De politie heeft negatief geadviseerd ten aanzien van de verlofaanvraag. Op het opgegeven verlofadres zijn veel meldingen met betrekking tot burenruzies. Voorts zijn er meldingen dat buurtbewoners ervan op de hoogte zijn dat klager een zedendelinquent
is en wordt klagers echtgenote hiermee lastiggevallen. Zij wordt onder meer uitgemaakt voor verkrachter. Het toekennen van verlof zal voor veel onrust zorgen in de buurt.

3. De beoordeling
Klager ondergaat een gevangenisstraf van drie jaar met aftrek, waarvan één jaar voorwaardelijk, wegens poging tot verkrachting. De wettelijk vroegst mogelijke v.i.-datum valt op of omstreeks 26 januari 2017.

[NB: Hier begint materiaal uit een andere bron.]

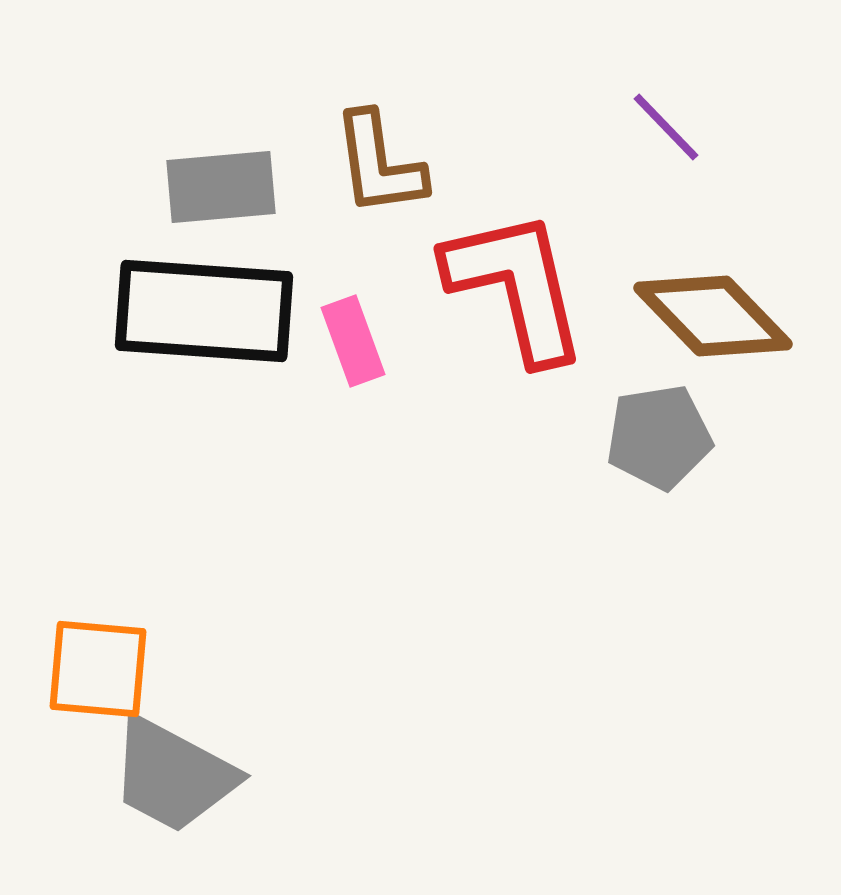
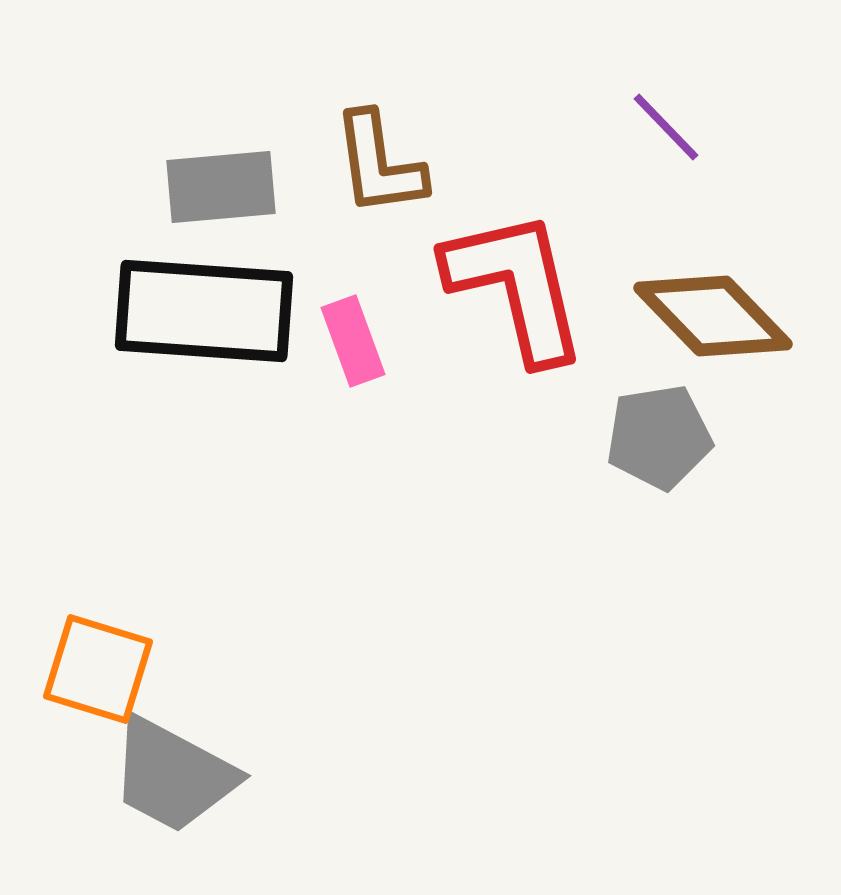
orange square: rotated 12 degrees clockwise
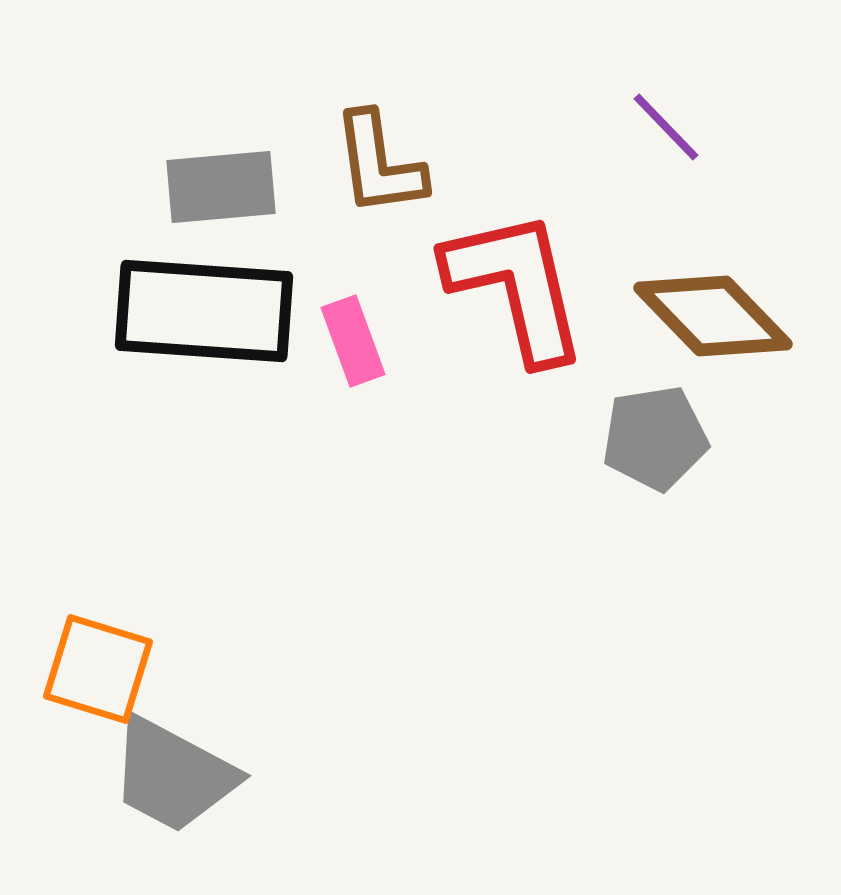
gray pentagon: moved 4 px left, 1 px down
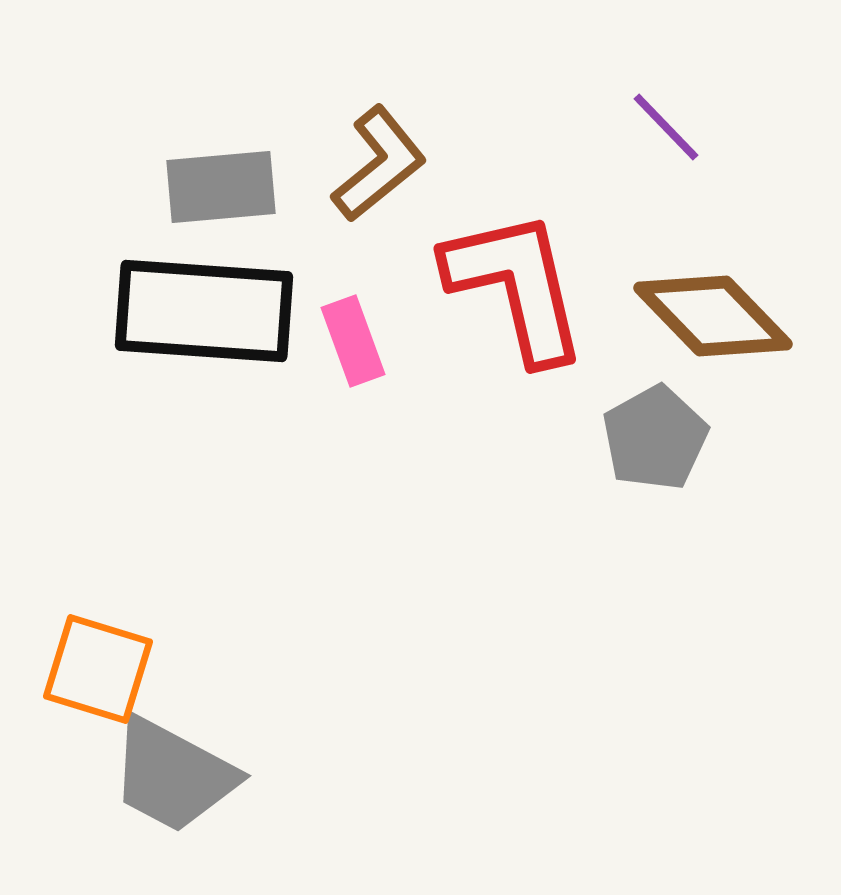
brown L-shape: rotated 121 degrees counterclockwise
gray pentagon: rotated 20 degrees counterclockwise
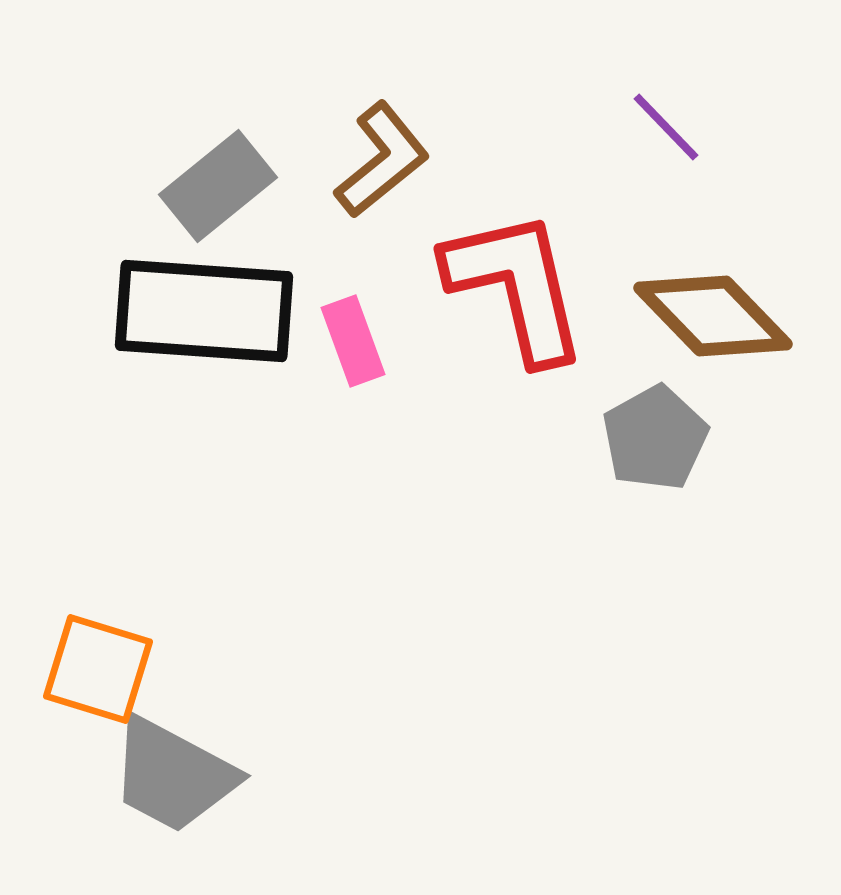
brown L-shape: moved 3 px right, 4 px up
gray rectangle: moved 3 px left, 1 px up; rotated 34 degrees counterclockwise
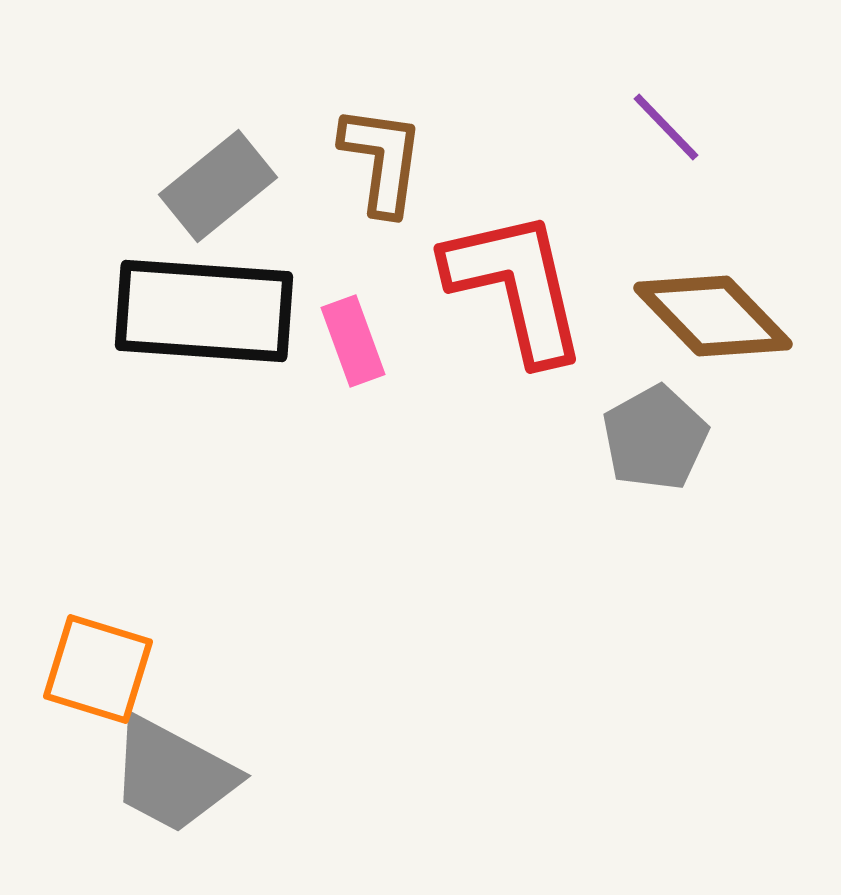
brown L-shape: rotated 43 degrees counterclockwise
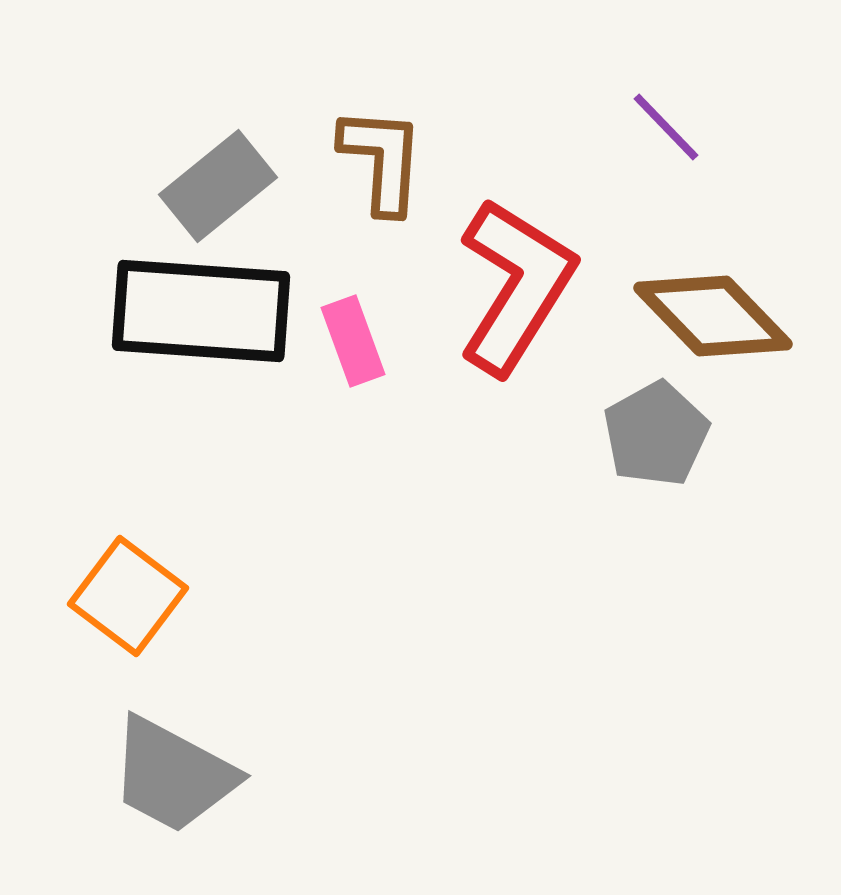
brown L-shape: rotated 4 degrees counterclockwise
red L-shape: rotated 45 degrees clockwise
black rectangle: moved 3 px left
gray pentagon: moved 1 px right, 4 px up
orange square: moved 30 px right, 73 px up; rotated 20 degrees clockwise
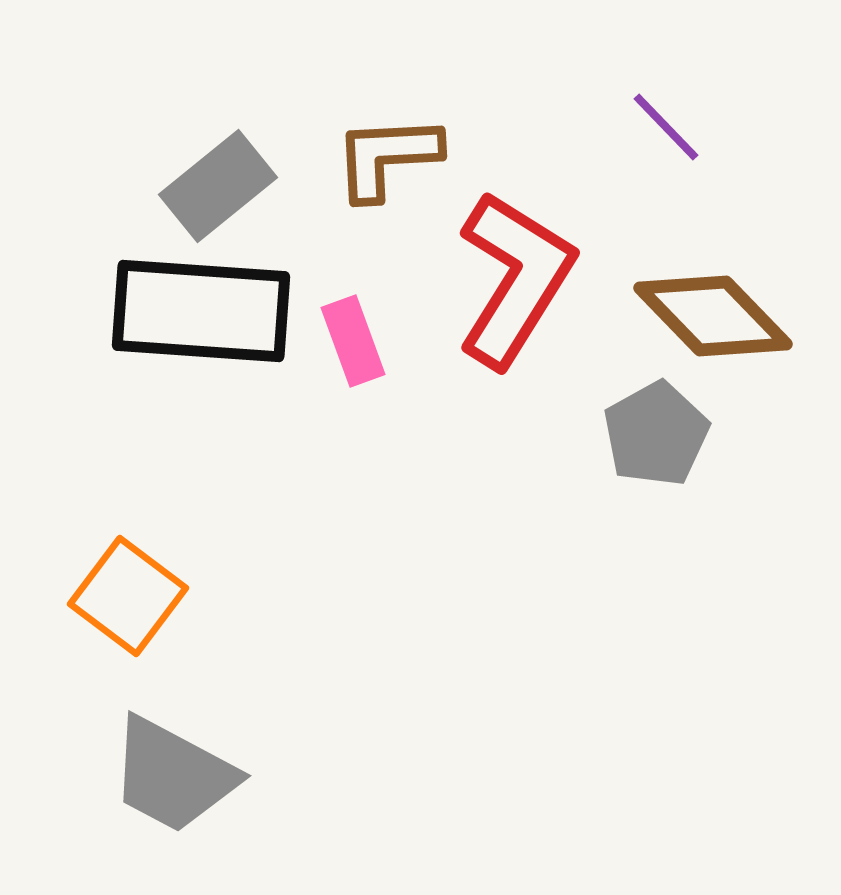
brown L-shape: moved 5 px right, 3 px up; rotated 97 degrees counterclockwise
red L-shape: moved 1 px left, 7 px up
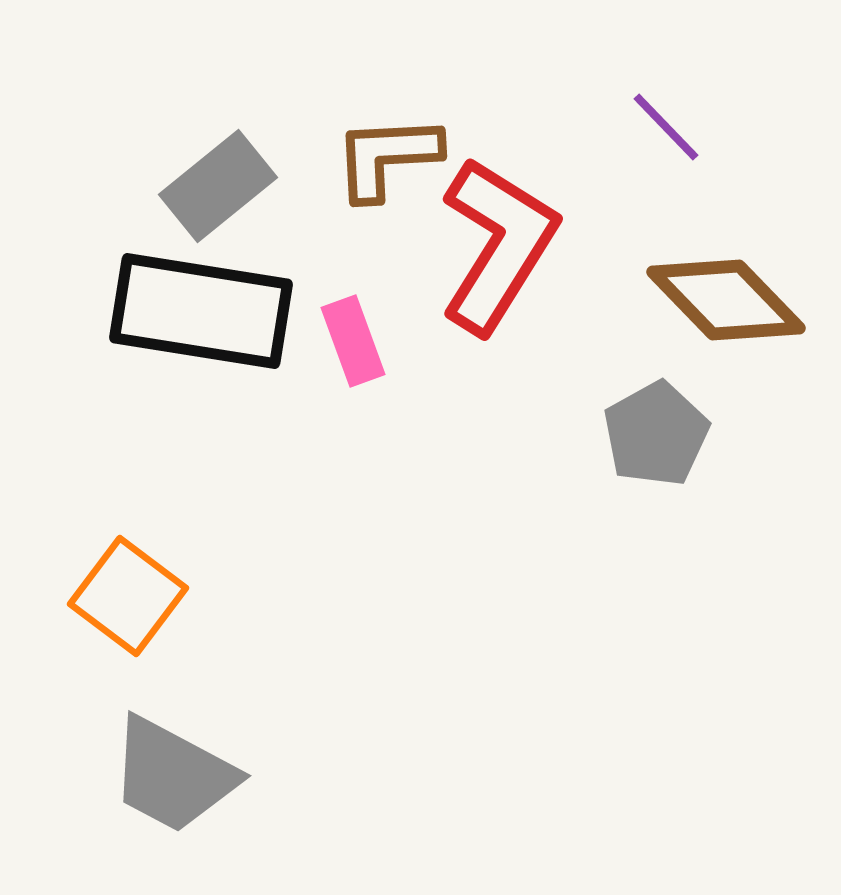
red L-shape: moved 17 px left, 34 px up
black rectangle: rotated 5 degrees clockwise
brown diamond: moved 13 px right, 16 px up
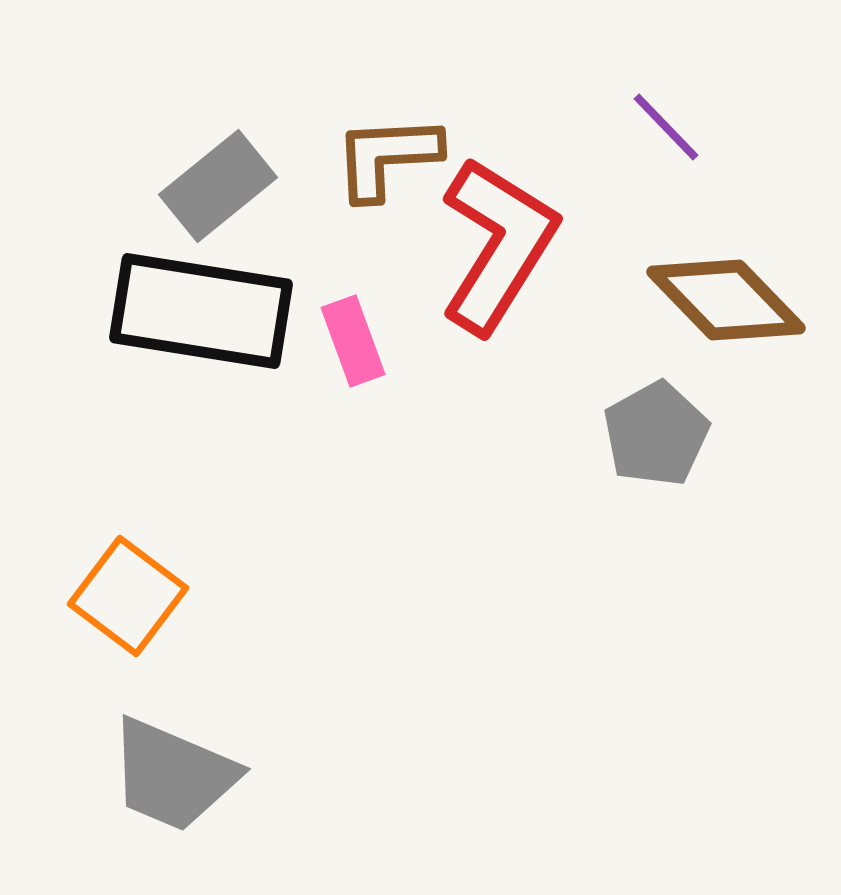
gray trapezoid: rotated 5 degrees counterclockwise
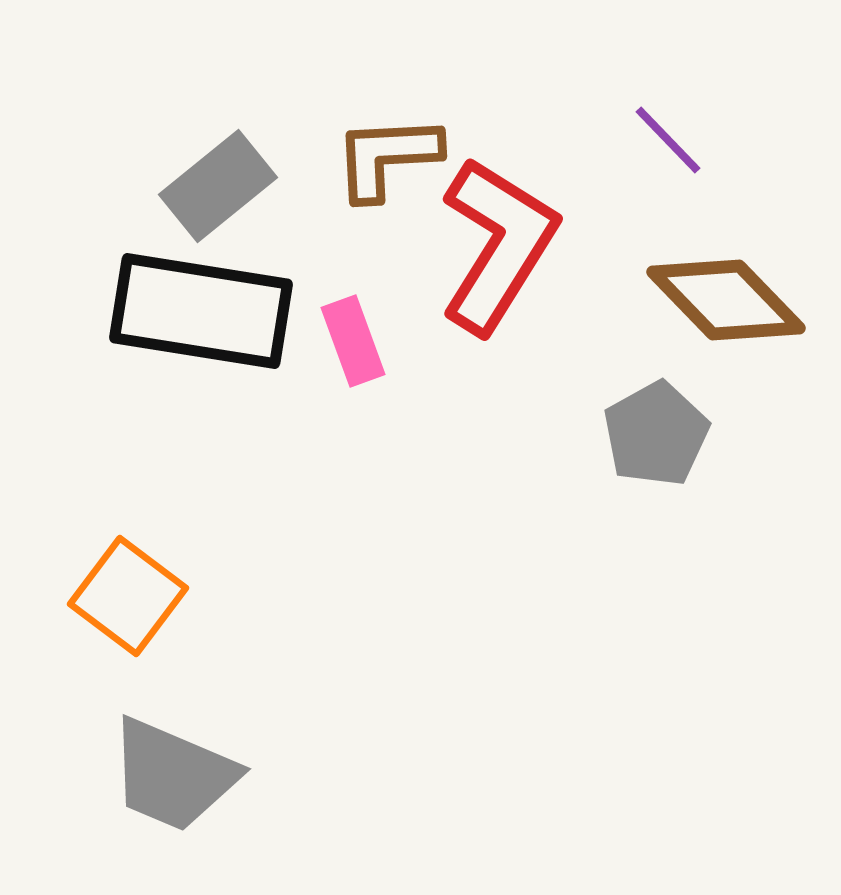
purple line: moved 2 px right, 13 px down
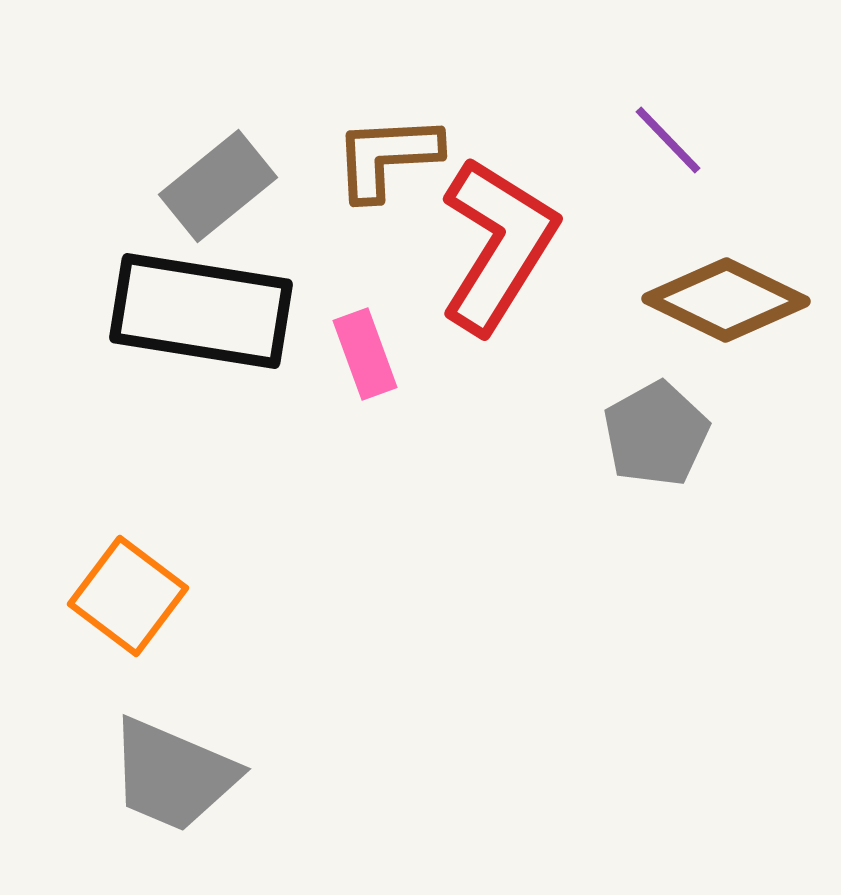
brown diamond: rotated 20 degrees counterclockwise
pink rectangle: moved 12 px right, 13 px down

Uit het selectieadvies van 29 maart 2016 blijkt dat klager na zijn detentie eerst een periode begeleid zal wonen, voordat hij terug zal gaan naar zijn gezin. Mede gelet hierop is de beroepscommissie van oordeel dat de door de Staatssecretaris, op basis
van het advies van de politie, genoemde risico’s omtrent het opgegeven verlofadres een forse contra-indicatie vormen voor een verlofverlening van deze duur en dat deze een afwijzing van de onderhavige verlofaanvraag rechtvaardigen. Derhalve kan de
beslissing van de Staatssecretaris, bij afweging van alle in aanmerking komende belangen en gelet op de weigeringsgronden zoals bedoeld in artikel 4 onder f., i. en j. van de Regeling tijdelijk verlaten van de inrichting, niet als onredelijk of
onbillijk worden aangemerkt.

4. De uitspraak
De beroepscommissie verklaart het beroep ongegrond.

Aldus gegeven door de beroepscommissie voornoemd, bestaande uit mr. C.M. van der Bas, voorzitter, mr. W.F. Korthals Altes en mr. R.S.T. van Rossem-Broos, leden, in tegenwoordigheid van
P. de Vries, secretaris, op 17 mei 2016.